No sooner did I start researching Gluten Free when I stumbled across the top symptoms of Celiac and read about my daughter:  Constipation (or Diarrhea), Severe Fatigue, Brain Fog, Deficient in B12 and Iron, Stomach Pain, Headaches, Numbness in hands and feet, ADHD, Learning Disabilities, Lack of Coordination.   More importantly I learned about a condition called Gluten Ataxia.

What is gluten ataxia?

Well…ataxia is a lack of muscle coordination which may affect speech, eye movements, the ability to swallow, walking, picking up objects and other voluntary movements. A person with persistent ataxia may have damage in the part of the brain that controls muscle coordination – the cerebellum. (Source: Medical News Today).

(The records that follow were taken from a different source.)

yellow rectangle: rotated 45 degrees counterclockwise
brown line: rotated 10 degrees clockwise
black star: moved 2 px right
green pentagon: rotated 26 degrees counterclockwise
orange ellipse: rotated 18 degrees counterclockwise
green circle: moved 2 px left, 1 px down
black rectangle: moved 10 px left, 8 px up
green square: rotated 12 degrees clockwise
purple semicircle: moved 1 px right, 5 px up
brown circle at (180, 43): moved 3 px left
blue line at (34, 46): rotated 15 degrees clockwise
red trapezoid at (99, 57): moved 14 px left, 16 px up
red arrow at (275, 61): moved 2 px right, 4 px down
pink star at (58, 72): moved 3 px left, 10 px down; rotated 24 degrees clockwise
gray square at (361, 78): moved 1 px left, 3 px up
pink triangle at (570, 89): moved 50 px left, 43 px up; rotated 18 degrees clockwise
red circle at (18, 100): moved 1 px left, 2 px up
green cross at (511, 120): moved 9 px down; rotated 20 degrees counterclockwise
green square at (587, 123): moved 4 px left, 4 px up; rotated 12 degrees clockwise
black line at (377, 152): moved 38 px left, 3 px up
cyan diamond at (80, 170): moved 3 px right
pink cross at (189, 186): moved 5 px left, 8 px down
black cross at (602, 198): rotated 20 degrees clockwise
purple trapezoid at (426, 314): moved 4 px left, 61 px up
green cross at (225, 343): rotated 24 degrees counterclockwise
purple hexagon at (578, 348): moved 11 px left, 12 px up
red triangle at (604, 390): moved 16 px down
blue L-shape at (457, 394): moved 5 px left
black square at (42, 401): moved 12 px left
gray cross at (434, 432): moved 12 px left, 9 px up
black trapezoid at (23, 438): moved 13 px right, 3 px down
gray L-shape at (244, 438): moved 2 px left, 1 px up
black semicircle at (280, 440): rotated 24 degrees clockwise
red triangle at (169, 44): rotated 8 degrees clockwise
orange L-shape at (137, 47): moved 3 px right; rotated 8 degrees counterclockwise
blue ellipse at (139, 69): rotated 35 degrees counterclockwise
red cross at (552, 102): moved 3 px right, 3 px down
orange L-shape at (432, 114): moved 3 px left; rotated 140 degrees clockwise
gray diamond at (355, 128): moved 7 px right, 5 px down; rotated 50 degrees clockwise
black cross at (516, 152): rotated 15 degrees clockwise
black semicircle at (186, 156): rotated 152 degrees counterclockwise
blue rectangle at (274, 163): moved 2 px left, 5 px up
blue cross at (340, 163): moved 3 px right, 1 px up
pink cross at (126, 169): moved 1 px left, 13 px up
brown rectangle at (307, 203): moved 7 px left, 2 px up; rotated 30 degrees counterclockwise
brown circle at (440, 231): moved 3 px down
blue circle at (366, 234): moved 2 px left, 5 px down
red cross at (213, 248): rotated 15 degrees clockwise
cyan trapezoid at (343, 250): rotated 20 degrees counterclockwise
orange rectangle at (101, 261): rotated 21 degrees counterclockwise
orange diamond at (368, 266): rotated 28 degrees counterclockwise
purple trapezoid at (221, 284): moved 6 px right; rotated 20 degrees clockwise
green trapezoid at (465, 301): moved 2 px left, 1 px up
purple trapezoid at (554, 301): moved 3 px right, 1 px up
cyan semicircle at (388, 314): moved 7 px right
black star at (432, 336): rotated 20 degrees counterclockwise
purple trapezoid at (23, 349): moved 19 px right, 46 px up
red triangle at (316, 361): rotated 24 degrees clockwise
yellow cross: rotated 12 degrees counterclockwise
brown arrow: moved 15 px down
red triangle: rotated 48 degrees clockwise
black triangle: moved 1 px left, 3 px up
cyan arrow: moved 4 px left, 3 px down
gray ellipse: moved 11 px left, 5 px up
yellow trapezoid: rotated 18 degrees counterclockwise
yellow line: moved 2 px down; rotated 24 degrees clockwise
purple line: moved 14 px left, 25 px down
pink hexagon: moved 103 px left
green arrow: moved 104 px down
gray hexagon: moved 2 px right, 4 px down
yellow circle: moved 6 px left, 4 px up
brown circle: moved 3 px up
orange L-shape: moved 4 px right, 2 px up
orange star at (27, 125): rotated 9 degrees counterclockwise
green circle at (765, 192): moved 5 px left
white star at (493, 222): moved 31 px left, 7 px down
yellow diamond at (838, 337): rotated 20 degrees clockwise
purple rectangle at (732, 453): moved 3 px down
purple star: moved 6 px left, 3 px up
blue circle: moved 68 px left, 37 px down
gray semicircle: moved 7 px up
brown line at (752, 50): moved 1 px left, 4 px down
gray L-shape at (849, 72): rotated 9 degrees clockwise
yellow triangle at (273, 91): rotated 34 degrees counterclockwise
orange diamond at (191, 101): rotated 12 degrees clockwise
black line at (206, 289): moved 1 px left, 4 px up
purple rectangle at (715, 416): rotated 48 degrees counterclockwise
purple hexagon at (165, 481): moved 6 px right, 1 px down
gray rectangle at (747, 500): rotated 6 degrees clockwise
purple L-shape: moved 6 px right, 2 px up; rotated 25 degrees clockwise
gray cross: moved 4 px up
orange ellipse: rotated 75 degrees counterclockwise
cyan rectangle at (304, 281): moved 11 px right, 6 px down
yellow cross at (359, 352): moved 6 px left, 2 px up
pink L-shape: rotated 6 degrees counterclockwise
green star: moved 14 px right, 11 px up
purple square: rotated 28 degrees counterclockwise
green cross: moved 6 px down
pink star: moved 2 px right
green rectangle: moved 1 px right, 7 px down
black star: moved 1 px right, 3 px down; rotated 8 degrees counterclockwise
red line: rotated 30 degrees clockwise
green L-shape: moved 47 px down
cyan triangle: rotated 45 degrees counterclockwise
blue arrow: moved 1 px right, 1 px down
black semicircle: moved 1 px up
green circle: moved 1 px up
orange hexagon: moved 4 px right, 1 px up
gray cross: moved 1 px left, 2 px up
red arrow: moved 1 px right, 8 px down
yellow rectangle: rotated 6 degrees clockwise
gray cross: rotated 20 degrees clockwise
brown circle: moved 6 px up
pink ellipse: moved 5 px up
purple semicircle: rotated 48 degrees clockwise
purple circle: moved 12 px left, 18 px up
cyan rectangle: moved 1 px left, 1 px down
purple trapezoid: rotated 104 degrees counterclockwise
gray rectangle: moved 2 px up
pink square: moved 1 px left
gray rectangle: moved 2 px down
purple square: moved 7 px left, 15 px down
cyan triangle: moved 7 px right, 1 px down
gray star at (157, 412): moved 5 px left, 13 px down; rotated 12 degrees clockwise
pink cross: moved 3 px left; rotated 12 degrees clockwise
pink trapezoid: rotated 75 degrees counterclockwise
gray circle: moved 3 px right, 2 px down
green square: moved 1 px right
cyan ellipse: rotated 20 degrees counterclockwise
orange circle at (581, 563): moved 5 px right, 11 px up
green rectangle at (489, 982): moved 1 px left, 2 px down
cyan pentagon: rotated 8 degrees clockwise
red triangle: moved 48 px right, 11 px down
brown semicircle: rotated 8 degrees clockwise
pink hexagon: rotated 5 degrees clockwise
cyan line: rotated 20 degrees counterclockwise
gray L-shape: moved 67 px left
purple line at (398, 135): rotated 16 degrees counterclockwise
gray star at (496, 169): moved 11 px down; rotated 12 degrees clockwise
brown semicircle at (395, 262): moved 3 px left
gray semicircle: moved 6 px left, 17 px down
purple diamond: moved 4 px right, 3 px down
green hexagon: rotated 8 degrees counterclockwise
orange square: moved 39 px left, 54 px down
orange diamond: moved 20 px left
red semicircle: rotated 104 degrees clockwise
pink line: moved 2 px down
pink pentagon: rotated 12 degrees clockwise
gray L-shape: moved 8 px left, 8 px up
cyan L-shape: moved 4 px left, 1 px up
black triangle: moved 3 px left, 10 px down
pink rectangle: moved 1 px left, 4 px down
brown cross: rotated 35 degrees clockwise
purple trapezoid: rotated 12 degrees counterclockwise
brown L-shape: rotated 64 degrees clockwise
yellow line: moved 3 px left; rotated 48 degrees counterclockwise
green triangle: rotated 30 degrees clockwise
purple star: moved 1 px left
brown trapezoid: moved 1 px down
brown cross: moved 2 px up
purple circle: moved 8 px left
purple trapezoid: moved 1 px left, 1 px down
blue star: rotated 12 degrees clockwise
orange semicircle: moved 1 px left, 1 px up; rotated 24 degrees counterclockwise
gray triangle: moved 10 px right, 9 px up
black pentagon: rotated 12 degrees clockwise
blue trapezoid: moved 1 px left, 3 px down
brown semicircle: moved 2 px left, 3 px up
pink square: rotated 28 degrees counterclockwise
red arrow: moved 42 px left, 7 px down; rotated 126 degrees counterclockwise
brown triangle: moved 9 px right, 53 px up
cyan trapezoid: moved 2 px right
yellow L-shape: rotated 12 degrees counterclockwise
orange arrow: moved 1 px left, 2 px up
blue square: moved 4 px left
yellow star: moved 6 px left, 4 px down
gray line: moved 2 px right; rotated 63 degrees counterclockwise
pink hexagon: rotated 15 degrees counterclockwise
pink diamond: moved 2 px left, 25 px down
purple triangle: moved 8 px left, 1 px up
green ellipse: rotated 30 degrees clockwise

Gluten ataxia occurs when the antibodies that are produced in response to the ingestion of gluten attack the cerebellum. Left untreated, the condition progresses, causing irreversible brain damage.

At only ONE month in the difference was astounding!  Her brain fog almost entirely lifted and she no longer had difficulty with auditory input. She also stopped wearing her FM system and we are not constantly repeating ourselves. Initially, she just had no more stomach-aches but then a week later the brain fog just went away. She seemed to consistently be more alert and engaged.  The next week the fatigue lifted. There were dips but she had more good days than bad.  In only 4 weeks she was a completely different person. It is like someone reached inside her and turned a switch back on.  Being 100% Gluten Free is the only treatment and apparently whatever is still present at the 2 year mark of healing is not going to resolve and is likely permanent so we know we have a LONG road ahead of us.  But we are looking forward to sharing our journey with you and hope maybe our sharing will help other families.